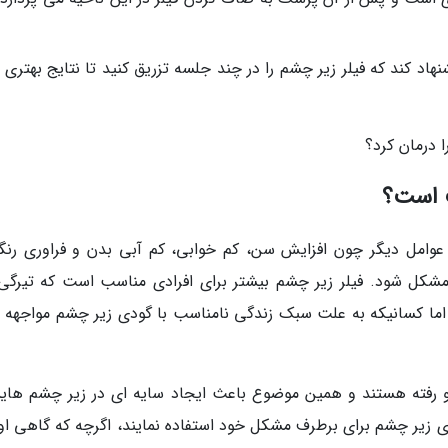
 کند که فیلر زیر چشم را در چند جلسه تزریق کنید تا نتایج بهتری را
 درمان کرد؟
ب است؟
امل دیگر چون افزایش سن، کم خوابی، کم آبی بدن و فراوری رنگد
شکل شود. فیلر زیر چشم بیشتر برای افرادی مناسب است که تیرگی 
 اما کسانیکه به علت سبک زندگی نامناسب با گودی زیر چشم مواجهه 
 رفته هستند و همین موضوع باعث ایجاد سایه ای در زیر چشم های
های زیر چشم برای برطرف مشکل خود استفاده نمایند، اگرچه که گاهی او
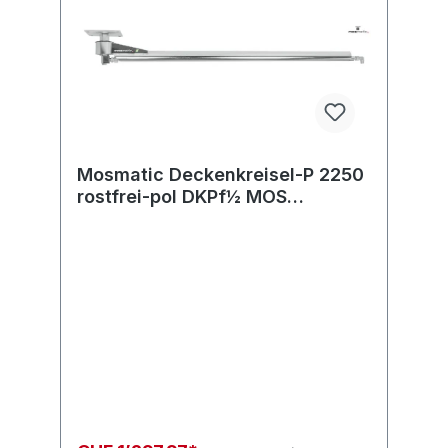
Mosmatic Deckenkreisel-P 2250
rostfrei-pol DKPf½ MOS
in:G1/2"F out:R1/2"M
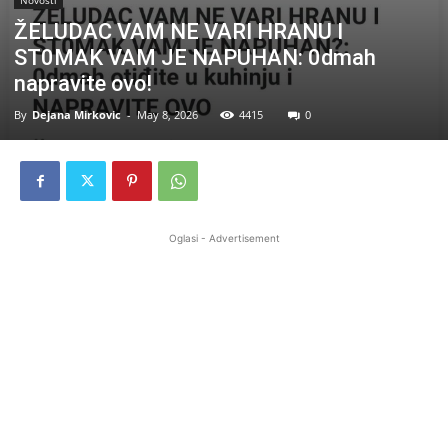
Novosti
ŽELUDAC VAM NE VARI HRANU I
ST0MAK VAM JE NAPUHAN: 0dmah
napravite ovo!
By
Dejana Mirkovic
-
May 8, 2026
4415
0
Oglasi - Advertisement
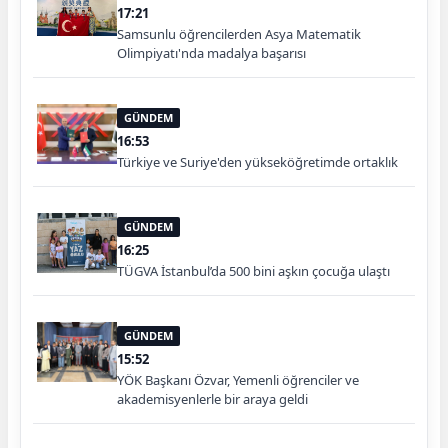
17:21
Samsunlu öğrencilerden Asya Matematik
Olimpiyatı'nda madalya başarısı
GÜNDEM
16:53
Türkiye ve Suriye'den yükseköğretimde ortaklık
GÜNDEM
16:25
TÜGVA İstanbul’da 500 bini aşkın çocuğa ulaştı
GÜNDEM
15:52
YÖK Başkanı Özvar, Yemenli öğrenciler ve
akademisyenlerle bir araya geldi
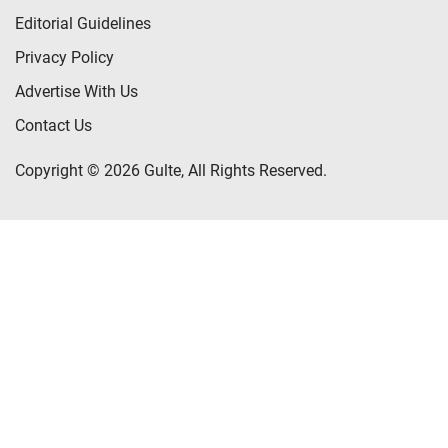
Editorial Guidelines
Privacy Policy
Advertise With Us
Contact Us
Copyright © 2026 Gulte, All Rights Reserved.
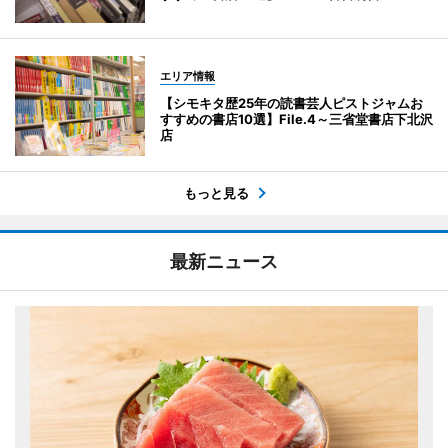
エリア情報
【シモキタ歴25年の読書芸人ピストジャムお
すすめの書店10選】File.4～三省堂書店下北沢
店
もっと見る
最新ニュース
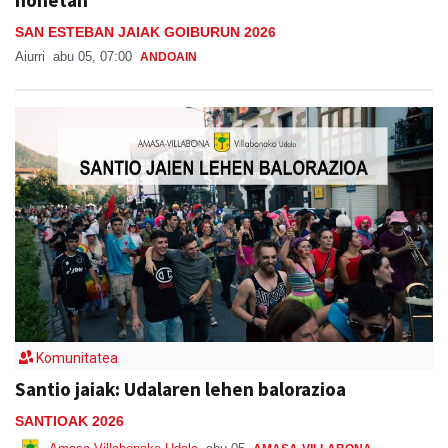
honetan
SAN ESTEBAN JAIAK GOIBURUN 2026
Aiurri
abu 05, 07:00
ANDOAIN
Komunitatea
Santio jaiak: Udalaren lehen balorazioa
SANTIOAK 2026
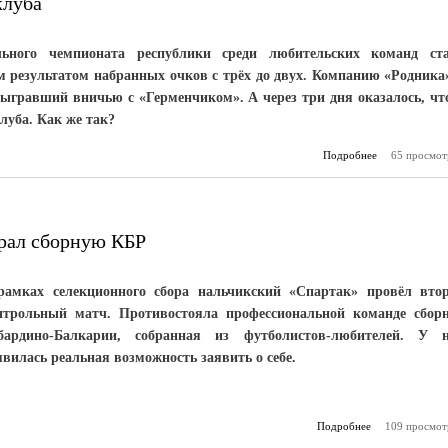
клуба
ьного чемпионата республики среди любительских команд ст
 результатом набранных очков с трёх до двух. Компанию «Родника
ыгравший вничью с «Герменчиком». А через три дня оказалось, чт
луба. Как же так?
Подробнее
65 просмот
о О
«стопро
рал сборную КБР
рамках селекционного сбора нальчикский «Спартак» провёл вто
нтрольный матч. Противостояла профессиональной команде сбор
бардино-Балкарии, собранная из футболистов-любителей. У 
явилась реальная возможность заявить о себе.
Подробнее
109 просмот
о Нал
«Спартак»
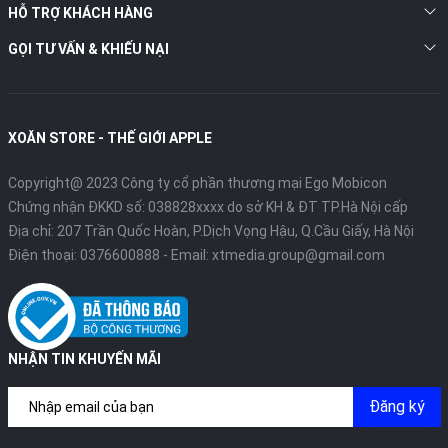
HỖ TRỢ KHÁCH HÀNG
GỌI TƯ VẤN & KHIẾU NẠI
XOĂN STORE - THẾ GIỚI APPLE
Copyright@ 2023 Công ty cổ phần thương mại Ego Mobicon
Chứng nhận ĐKKD số: 038828xxxx do sở KH & ĐT TP.Hà Nội cấp
Địa chỉ: 207 Trần Quốc Hoàn, P.Dịch Vọng Hậu, Q.Cầu Giấy, Hà Nội
Điện thoại:
0376600888
- Email:
xtmedia.group@gmail.com
NHẬN TIN KHUYẾN MÃI
Đăng ký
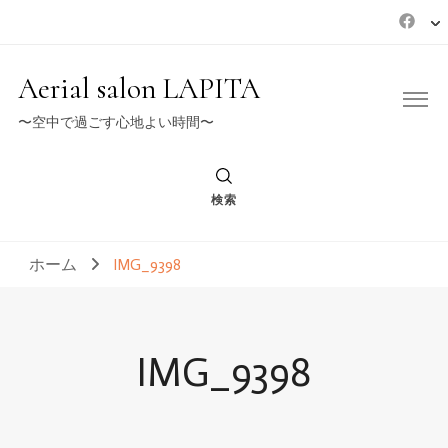
Aerial salon LAPITA
〜空中で過ごす心地よい時間〜
検索
ホーム
IMG_9398
IMG_9398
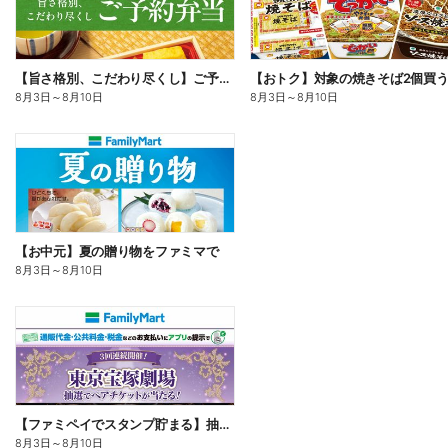
【旨さ格別、こだわり尽くし】ご予約弁当
8月3日
～
8月10日
8月3日
～
8月10日
【お中元】夏の贈り物をファミマで
8月3日
～
8月10日
【ファミペイでスタンプ貯まる】抽選でペアチケットが当たる!
8月3日
～
8月10日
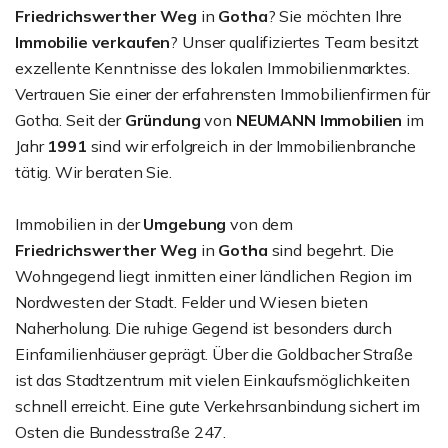
Friedrichswerther Weg
in
Gotha
? Sie möchten Ihre
Immobilie verkaufen
? Unser qualifiziertes Team besitzt
exzellente Kenntnisse des lokalen Immobilienmarktes.
Vertrauen Sie einer der erfahrensten Immobilienfirmen für
Gotha. Seit der
Gründung
von
NEUMANN Immobilien
im
Jahr
1991
sind wir erfolgreich in der Immobilienbranche
tätig. Wir beraten Sie.
Immobilien in der
Umgebung
von dem
Friedrichswerther Weg
in
Gotha
sind begehrt. Die
Wohngegend liegt inmitten einer ländlichen Region im
Nordwesten der Stadt. Felder und Wiesen bieten
Naherholung. Die ruhige Gegend ist besonders durch
Einfamilienhäuser geprägt. Über die Goldbacher Straße
ist das Stadtzentrum mit vielen Einkaufsmöglichkeiten
schnell erreicht. Eine gute Verkehrsanbindung sichert im
Osten die Bundesstraße 247.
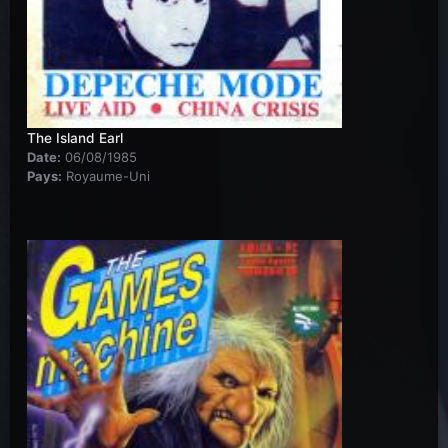
The Island Earl
Date:
06/08/1985
Pays:
Royaume-Uni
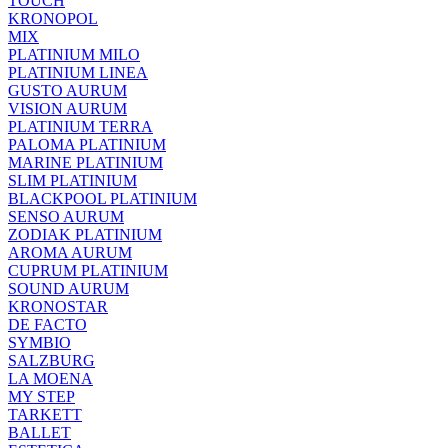
TOUCH
KRONOPOL
MIX
PLATINIUM MILO
PLATINIUM LINEA
GUSTO AURUM
VISION AURUM
PLATINIUM TERRA
PALOMA PLATINIUM
MARINE PLATINIUM
SLIM PLATINIUM
BLACKPOOL PLATINIUM
SENSO AURUM
ZODIAK PLATINIUM
AROMA AURUM
CUPRUM PLATINIUM
SOUND AURUM
KRONOSTAR
DE FACTO
SYMBIO
SALZBURG
LA MOENA
MY STEP
TARKETT
BALLET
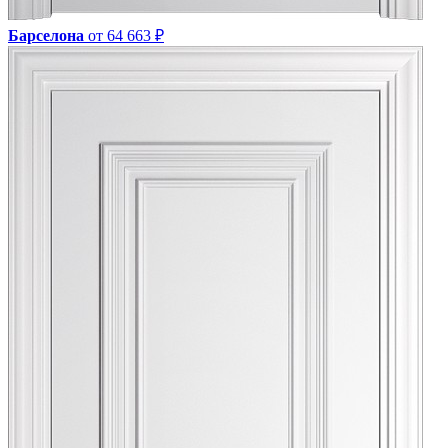
Барселона
от 64 663 ₽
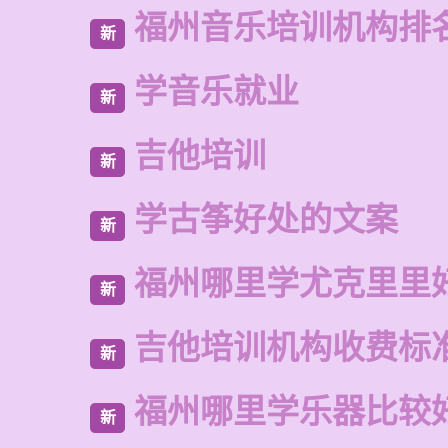
福州音乐培训机构排
新
学音乐就业
新
吉他培训
新
学古筝好处的文案
新
福州哪里学尤克里里
新
吉他培训机构收费标
新
福州哪里学乐器比较
新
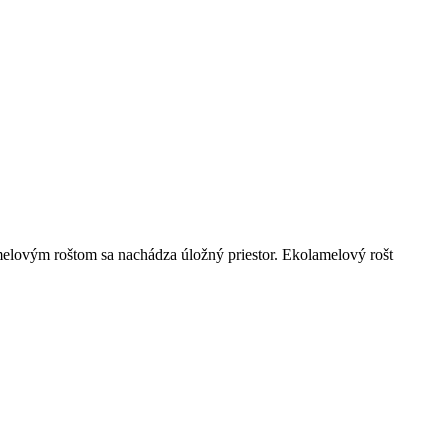
lovým roštom sa nachádza úložný priestor. Ekolamelový rošt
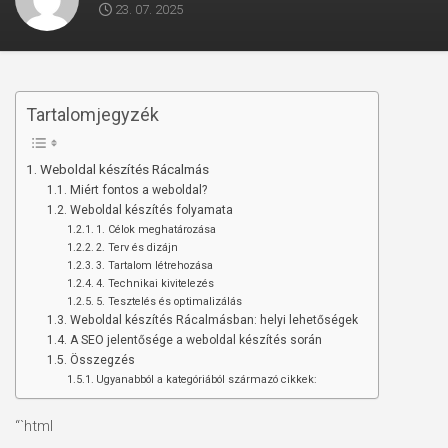
23. 07. 2025
Tartalomjegyzék
Weboldal készítés Rácalmás
Miért fontos a weboldal?
Weboldal készítés folyamata
1. Célok meghatározása
2. Terv és dizájn
3. Tartalom létrehozása
4. Technikai kivitelezés
5. Tesztelés és optimalizálás
Weboldal készítés Rácalmásban: helyi lehetőségek
A SEO jelentősége a weboldal készítés során
Összegzés
Ugyanabból a kategóriából származó cikkek:
“`html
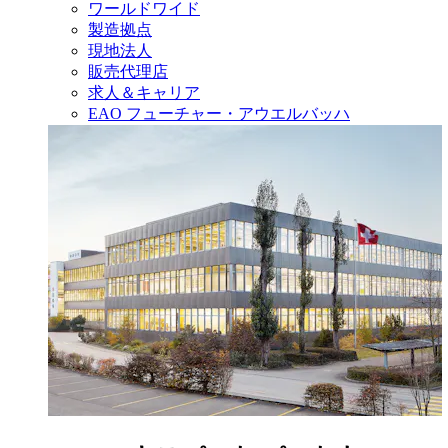
ワールドワイド
製造拠点
現地法人
販売代理店
求人＆キャリア
EAO フューチャー・アウエルバッハ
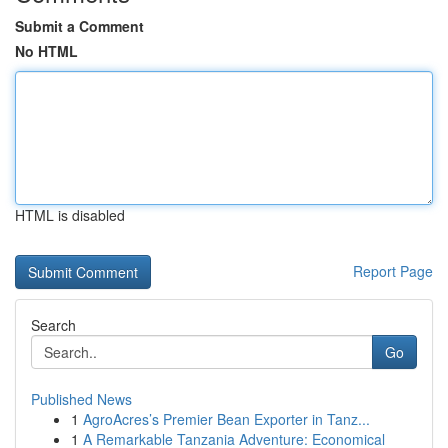
Submit a Comment
No HTML
HTML is disabled
Report Page
Search
Go
Published News
1
AgroAcres’s Premier Bean Exporter in Tanz...
1
A Remarkable Tanzania Adventure: Economical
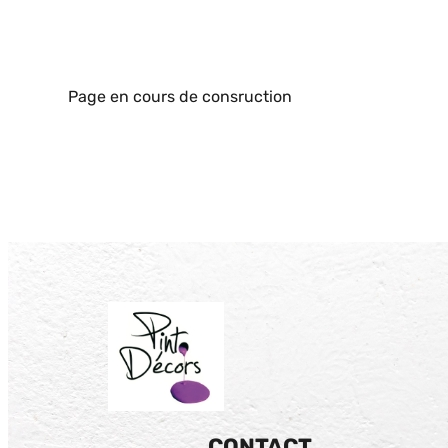
Page en cours de consruction
CONTACT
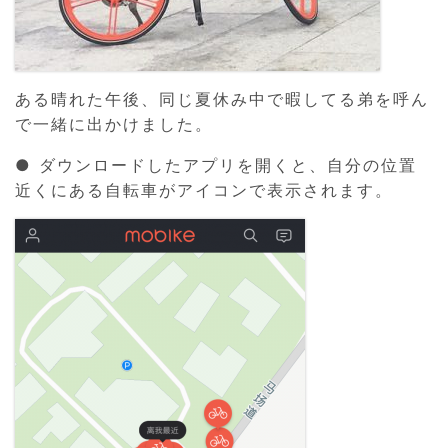
ある晴れた午後、同じ夏休み中で暇してる弟を呼ん
で一緒に出かけました。
● ダウンロードしたアプリを開くと、自分の位置
近くにある自転車がアイコンで表示されます。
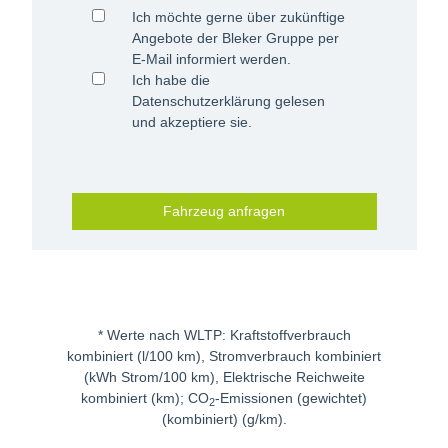
Ich möchte gerne über zukünftige
Angebote der Bleker Gruppe per
E-Mail informiert werden.
Ich habe die
Datenschutzerklärung
gelesen
und akzeptiere sie.
Fahrzeug anfragen
* Werte nach WLTP: Kraftstoffverbrauch
kombiniert (l/100 km), Stromverbrauch kombiniert
(kWh Strom/100 km), Elektrische Reichweite
kombiniert (km); CO
-Emissionen (gewichtet)
2
(kombiniert) (g/km).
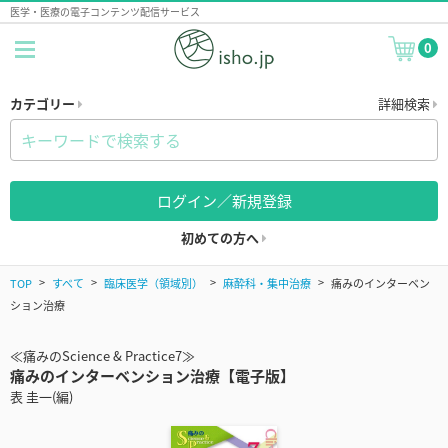
医学・医療の電子コンテンツ配信サービス
0
カテゴリー
詳細検索
ログイン／新規登録
初めての方へ
TOP
すべて
臨床医学（領域別）
麻酔科・集中治療
痛みのインターベン
ション治療
≪痛みのScience & Practice7≫
痛みのインターベンション治療【電子版】
表 圭一(編)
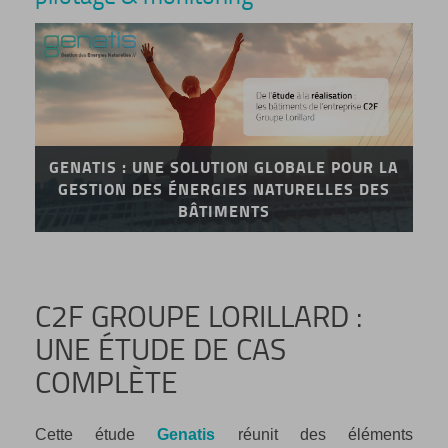
GENATIS : UNE SOLUTION GLOBALE POUR LA
GESTION DES ÉNERGIES NATURELLES DES
BÂTIMENTS
C2F GROUPE LORILLARD :
UNE ÉTUDE DE CAS
COMPLÈTE
Cette étude
Genatis
réunit des éléments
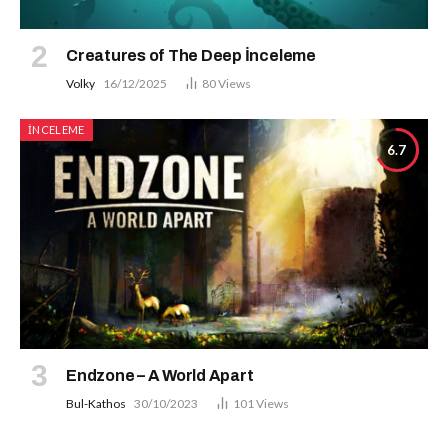
Creatures of The Deep İnceleme
Volky
16/12/2025
80
Views
İNCELEME
6.7
Endzone – A World Apart
Bul-Kathos
30/10/2023
101
Views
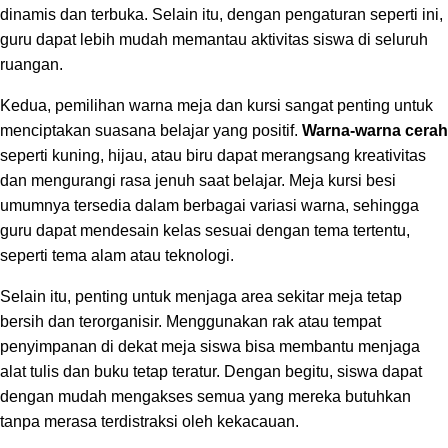
dinamis dan terbuka. Selain itu, dengan pengaturan seperti ini,
guru dapat lebih mudah memantau aktivitas siswa di seluruh
ruangan.
Kedua, pemilihan warna meja dan kursi sangat penting untuk
menciptakan suasana belajar yang positif.
Warna-warna cerah
seperti kuning, hijau, atau biru dapat merangsang kreativitas
dan mengurangi rasa jenuh saat belajar. Meja kursi besi
umumnya tersedia dalam berbagai variasi warna, sehingga
guru dapat mendesain kelas sesuai dengan tema tertentu,
seperti tema alam atau teknologi.
Selain itu, penting untuk menjaga area sekitar meja tetap
bersih dan terorganisir. Menggunakan rak atau tempat
penyimpanan di dekat meja siswa bisa membantu menjaga
alat tulis dan buku tetap teratur. Dengan begitu, siswa dapat
dengan mudah mengakses semua yang mereka butuhkan
tanpa merasa terdistraksi oleh kekacauan.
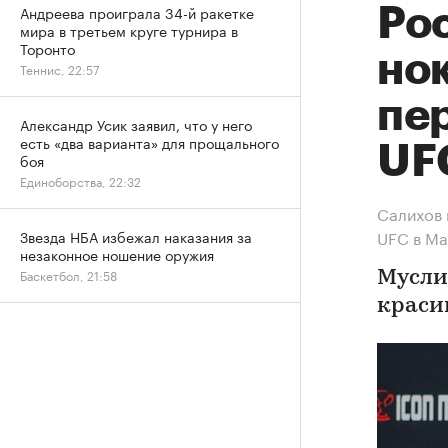
Андреева проиграла 34-й ракетке
Ро
мира в третьем круге турнира в
Торонто
но
Теннис, 22:57
пе
Александр Усик заявил, что у него
есть «два варианта» для прощального
UF
боя
Единоборства, 22:32
Салихов 
UFC в М
Звезда НБА избежал наказания за
незаконное ношение оружия
Баскетбол, 21:58
Мусли
красив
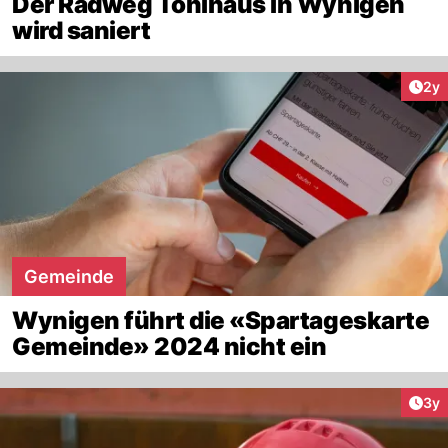
Der Radweg Tönihaus in Wynigen
wird saniert
Arti
2y
Gemeinde
Wynigen führt die «Spartageskarte
Gemeinde» 2024 nicht ein
Arti
3y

• Task brief
Through the line containing "Komunitatea" and no further, restate the data above word for word from its first line, leaving out pictures.

• Written reply
 کند که فیلر زیر چشم را در چند جلسه تزریق کنید تا نتایج بهتری را
 درمان کرد؟
ب است؟
امل دیگر چون افزایش سن، کم خوابی، کم آبی بدن و فراوری رنگد
شکل شود. فیلر زیر چشم بیشتر برای افرادی مناسب است که تیرگی 
 اما کسانیکه به علت سبک زندگی نامناسب با گودی زیر چشم مواجهه 
 رفته هستند و همین موضوع باعث ایجاد سایه ای در زیر چشم های
های زیر چشم برای برطرف مشکل خود استفاده نمایند، اگرچه که گاهی او
Mosmatic Deckenkreisel-P 2250
rostfrei-pol DKPf½ MOS
in:G1/2"F out:R1/2"M
Novosti
ŽELUDAC VAM NE VARI HRANU I
ST0MAK VAM JE NAPUHAN: 0dmah
napravite ovo!
By
Dejana Mirkovic
-
May 8, 2026
4415
0
Oglasi - Advertisement
17:21
Samsunlu öğrencilerden Asya Matematik
Olimpiyatı'nda madalya başarısı
GÜNDEM
16:53
Türkiye ve Suriye'den yükseköğretimde ortaklık
GÜNDEM
16:25
TÜGVA İstanbul’da 500 bini aşkın çocuğa ulaştı
GÜNDEM
15:52
YÖK Başkanı Özvar, Yemenli öğrenciler ve
akademisyenlerle bir araya geldi
Editorial Guidelines
Privacy Policy
Advertise With Us
Contact Us
Copyright © 2026 Gulte, All Rights Reserved.
エリア情報
【シモキタ歴25年の読書芸人ピストジャムお
すすめの書店10選】File.4～三省堂書店下北沢
店
もっと見る
最新ニュース
honetan
SAN ESTEBAN JAIAK GOIBURUN 2026
Aiurri
abu 05, 07:00
ANDOAIN
Komunitatea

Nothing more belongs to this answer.